EXERCISE DETAILS:
Quote the records that follow in full and exactly; leave out the pictures.

[[ RECORDS TO USE, beginning ]]

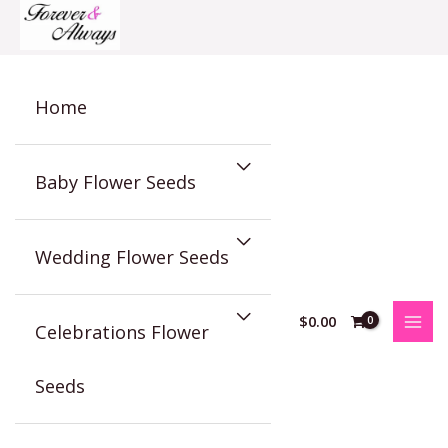
Skip
to
content
Home
Baby Flower Seeds
Wedding Flower Seeds
$
0.00
Celebrations Flower
Seeds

[[ RECORDS TO USE, end ]]

ANSWER TO THIS TASK:
Skip
to
content
Home
Baby Flower Seeds
Wedding Flower Seeds
$
0.00
Celebrations Flower
Seeds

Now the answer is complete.